Booth told The Times that her weekly programme, Remember the Children of Palestine, was “too important for me not to make it”.
Gilligan, Ridley and Mr Galloway said that their shows were not subject to political interference, and they would quit if they were.
Galloway openly supports Ahmadinejad’s coup. The others have said nothing about it, as far as I know. Law Haw Haws, the lot of them.
But there is one Member of Parliament with at least a shred of decency:
Another MP, Jeremy Corbyn, said that he had withdrawn from a forthcoming Press TV programme about Western media coverage of the election, fearing bias.
Let’s hear Corbyn promise not to return to Press TV until democracy comes to Iran.
There’s more:
Ofcom, the broadcast regulator, is investigating a complaint that Press TV has breached its duty to be accurate and impartial, and many Iranians living in Britain are appalled that it can operate so freely.
It goes without saying that this is a test of Ofcom’s effectiveness as a regulator.
And finally:
A spokesman for Boris Johnson, the Mayor of London, said: “The advertisements for Press TV [on London buses] are due to conclude this Sunday. Should they seek further advertising space, Transport for London will seek advice from the Committee for Advertising Practice.”
Press TV is a vicious Holocaust denial promulgating propaganda operation, run by the pernicious theocratic regime which has imprisoned Mansour Osanloo, the President of the Executive Committee of the Syndicate of Workers of Tehran and Suburbs Bus Company. He is losing his sight, in Evin prison, on trumped up charges. The campaign to ensure that he is not left to rot, forgotten, is being run by the International Transport Workers’ Federation.
This man is a true working class hero. He is a giant. His crime was to organise bus workers for better pay and conditions, for childcare allowances for women.
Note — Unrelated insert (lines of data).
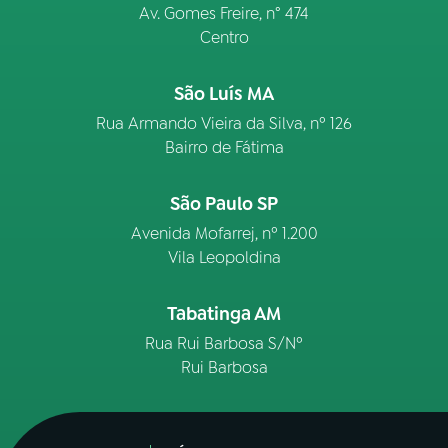
Av. Gomes Freire, n° 474
Centro
São Luís MA
Rua Armando Vieira da Silva, nº 126
Bairro de Fátima
São Paulo SP
Avenida Mofarrej, nº 1.200
Vila Leopoldina
Tabatinga AM
Rua Rui Barbosa S/Nº
Rui Barbosa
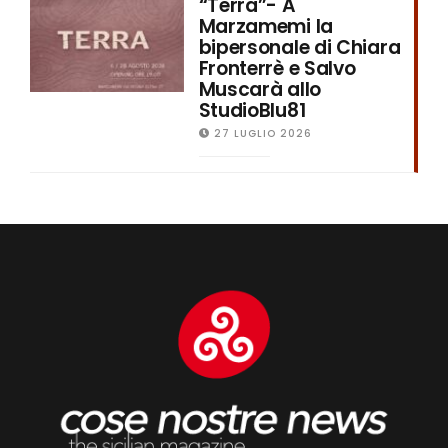
“Terra”- A
Marzamemi la
bipersonale di Chiara
Fronterrè e Salvo
Muscarà allo
StudioBlu81
27 LUGLIO 2026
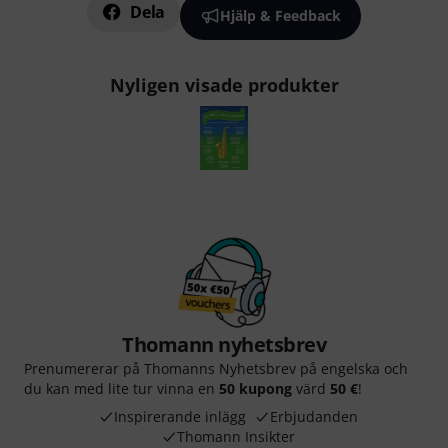
Dela
Hjälp & Feedback
Nyligen visade produkter
Thomann nyhetsbrev
Prenumererar på Thomanns Nyhetsbrev på engelska och
du kan med lite tur vinna en
50 kupong
värd
50 €
!
Inspirerande inlägg
Erbjudanden
Thomann Insikter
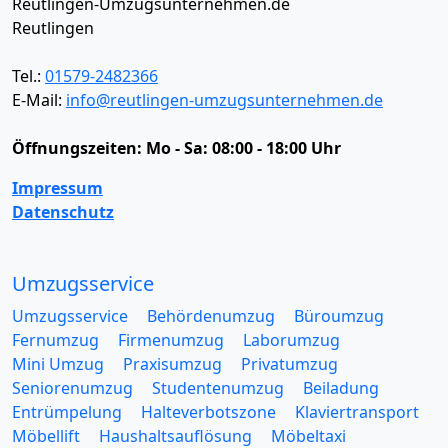
Reutlingen-Umzugsunternehmen.de
Reutlingen
Tel.:
01579-2482366
E-Mail:
info@reutlingen-umzugsunternehmen.de
Öffnungszeiten:
Mo - Sa: 08:00 - 18:00 Uhr
Impressum
Datenschutz
Umzugsservice
Umzugsservice
Behördenumzug
Büroumzug
Fernumzug
Firmenumzug
Laborumzug
Mini Umzug
Praxisumzug
Privatumzug
Seniorenumzug
Studentenumzug
Beiladung
Entrümpelung
Halteverbotszone
Klaviertransport
Möbellift
Haushaltsauflösung
Möbeltaxi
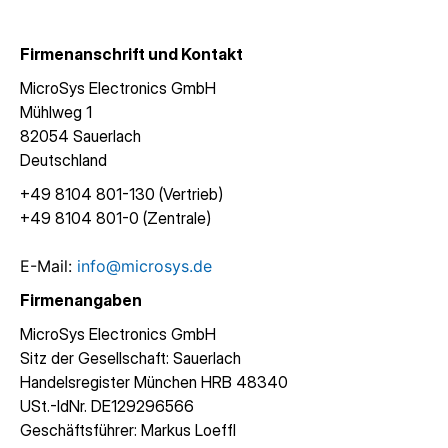
Firmenanschrift und Kontakt
MicroSys Electronics GmbH
Mühlweg 1
82054 Sauerlach
Deutschland
+49 8104 801-130 (Vertrieb)
+49 8104 801-0 (Zentrale)
E-Mail:
info@microsys.de
Firmenangaben
MicroSys Electronics GmbH
Sitz der Gesellschaft: Sauerlach
Handelsregister München HRB 48340
USt.-IdNr. DE129296566
Geschäftsführer: Markus Loeffl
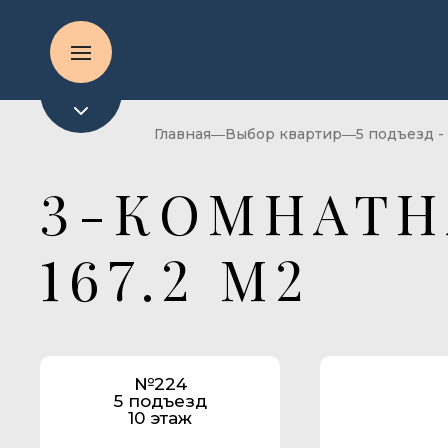
Главная
Выбор квартир
5 подъезд -
3-КОМНАТН
167.2 М2
№224
5 подъезд
10 этаж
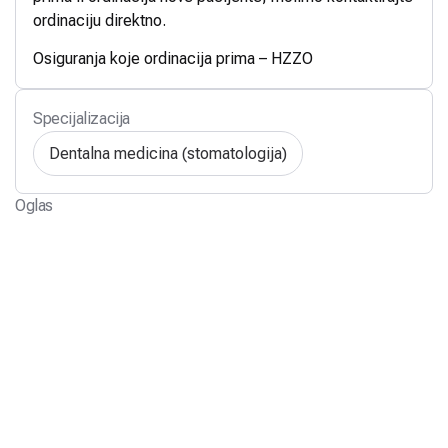
ordinaciju direktno.
Osiguranja koje ordinacija prima – HZZO
Specijalizacija
Dentalna medicina (stomatologija)
Oglas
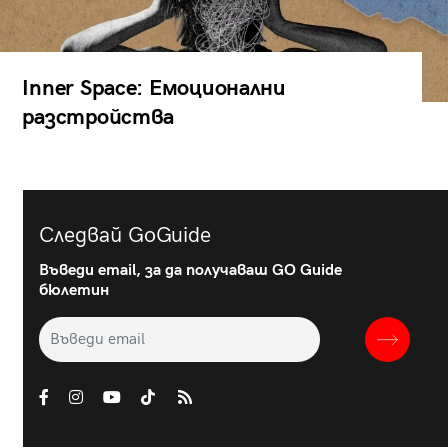
Inner Space: Емоционални
разстройства
Следвай GoGuide
Въведи email, за да получаваш GO Guide
бюлетин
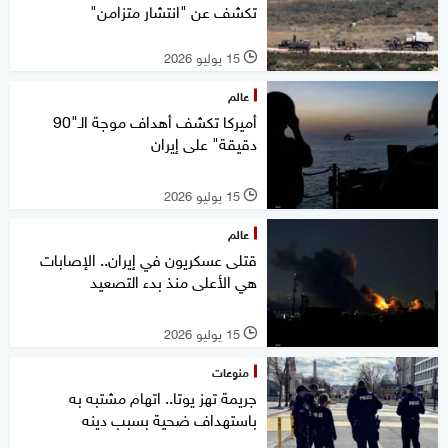
تكشف عن "انتشار متزامن"
15 يوليو 2026
l
عالم
أميركا تكشف أهداف موجة الـ"90
دقيقة" على إيران
15 يوليو 2026
l
عالم
قتلى عسكريون في إيران.. الإصابات
هي الأعلى منذ بدء التصعيد
15 يوليو 2026
l
منوعات
جريمة تهز يوتا.. اتهام مشتبه به
باستهداف ضحية بسبب دينه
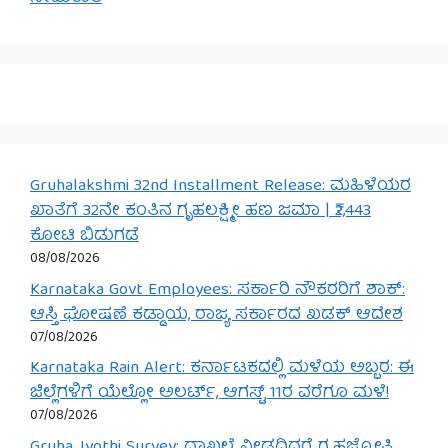
Gruhalakshmi 32nd Installment Release: ಮಹಿಳೆಯರ
ಖಾತೆಗೆ 32ನೇ ಕಂತಿನ ಗೃಹಲಕ್ಷ್ಮೀ ಹಣ ಜಮಾ | ₹2,443
ಕೋಟಿ ಬಿಡುಗಡೆ
08/08/2026
Karnataka Govt Employees: ಸರ್ಕಾರಿ ನೌಕರರಿಗೆ ಶಾಕ್:
ಆಸ್ತಿ ಘೋಷಣೆ ಕಡ್ಡಾಯ, ರಾಜ್ಯ ಸರ್ಕಾರದ ಖಡಕ್ ಆದೇಶ
07/08/2026
Karnataka Rain Alert: ಕರ್ನಾಟಕದಲ್ಲಿ ಮಳೆಯ ಅಬ್ಬರ: ಈ
ಜಿಲ್ಲೆಗಳಿಗೆ ಯೆಲ್ಲೋ ಅಲರ್ಟ್, ಆಗಸ್ಟ್ 11ರ ವರೆಗೂ ಮಳೆ!
07/08/2026
Gruha Jyothi Survey: ದಾಖಲೆ ನೀಡದಿದ್ದರೆ ಗೃಹಜ್ಯೋತಿ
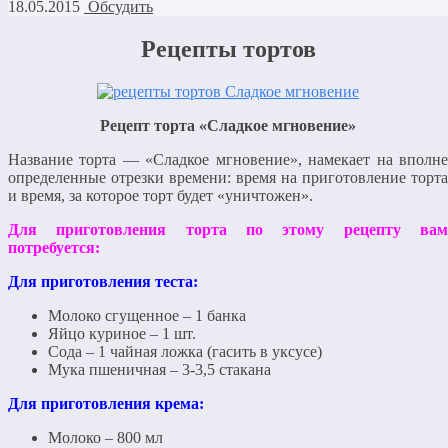
18.05.2015
Обсудить
Рецепты тортов
Рецепт торта «Сладкое мгновение»
Название торта — «Сладкое мгновение», намекает на вполне
определенные отрезки времени: время на приготовление торта
и время, за которое торт будет «уничтожен».
Для приготовления торта по этому рецепту вам
потребуется:
Для приготовления теста:
Молоко сгущенное – 1 банка
Яйцо куриное – 1 шт.
Сода – 1 чайная ложка (гасить в уксусе)
Мука пшеничная – 3-3,5 стакана
Для приготовления крема:
Молоко – 800 мл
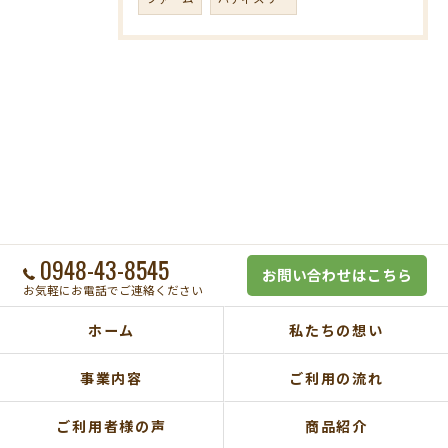
0948-43-8545
お問い合わせはこちら
お気軽にお電話でご連絡ください
ホーム
私たちの想い
事業内容
ご利用の流れ
ご利用者様の声
商品紹介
He, and his imprisoned trade union comrades, are the Tolpuddle Martyrs of Iran, and we should be humbled by his example.
Now, here’s the thing. I can find only four mentions of Osanloo on the website of Unite, which I believe is the bus workers’ trade union. I do not know whether they took a position on the Press TV advertising campaign that their members were carting around London. If they did not, then is it not slightly shaming that the only warning shots over this affair have been fired by a Tory Mayor?
And who is campaigning for Iranians in Britain today?
My impression is that, by and large, they stand alone.